Total Time: 2 hours 30 minutes
Makes: 4-6 servings
INGREDIENTS
For the sauce:
2½ tablespoons soy sauce
2½ tablespoons ketchup
1 tablespoon sriracha or chile garlic sauce
1½ teaspoons rice vinegar
1 teaspoon Kashmiri red chile powder
½ teaspoon freshly ground black pepper
For the dumplings:
2 tablespoons neutral oil, plus more for cooking dumplings
½ medium white onion, chopped
1½ teaspoons garlic paste or 2 cloves garlic, minced
1½ teaspoons ginger paste or ½-inch piece fresh ginger, grated
½ red bell pepper, chopped
½ green bell pepper, chopped
8 ounces paneer, crumbled or shredded
1½ teaspoons cornstarch
2 tablespoons water, plus more for cooking
2 scallions, green parts only, sliced on the bias
1 (12- to 14-ounce) package square wonton wrappers
Instructions:
1 ∙ In a small bowl, whisk together all sauce ingredients.
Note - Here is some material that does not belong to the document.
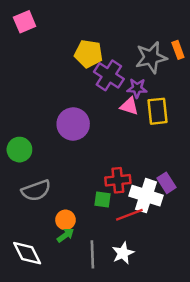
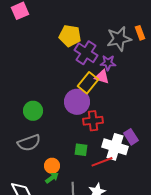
yellow rectangle: (158, 111) -> (88, 83), moved, turned 45
purple circle: (73, 124) -> (77, 102), moved
green circle: (19, 150) -> (33, 111), moved
red cross: (118, 180) -> (93, 121), moved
Set aside.
2∙ Heat oil in a medium skillet over medium heat. Add onions and cook until starting to turn translucent, about 2 minutes. Add garlic and ginger and cook 1 minute. Add peppers and cook until starting to soften, 1-2 minutes. Stir in sauce and cook 1 minute. Fold in paneer and keep stirring to cook out any water, 3-4 minutes.
3∙ In a small bowl, whisk together cornstarch and water, and pour over paneer filling. Remove pan from heat, add scallions and give a quick mix. Adjust seasoning to taste. Let cool completely before filling dumplings.
4∙ Fill a small bowl with water and keep nearby as you fill dumplings. Add 2 teaspoons filling to center of a wonton wrapper. Wet two adjacent edges of wrapper and bring two dry edges over filling so they line up with wet edges. Press together, forming a triangle. Make sure there are no air bubbles. Bring two bottom corners of triangle together, wet one edge and press edges together to form a wonton. Repeat to fill as many as you can.
5∙ Heat a little bit of oil in a large skillet over medium-high heat. Add 8-10 dumplings, or as many as will fit comfortably in a single layer , and cook until bottoms start to brown, 3-4 minutes. Add ¼ cup water to pan and cover with a lid. Let dumplings steam until all water cooks off, 2-3 minutes. The dumplings should be soft and the skins, gently translucent. Remove lid and let dumplings cook, uncovered, 2 minutes more. Repeat to cook remaining dumplings.
6∙ Serve with soy sauce or spicy cilantro chutney for dipping.
— Adapted from ‘Amrikan’ by Khushbu Shah (W.W. Norton & Co.)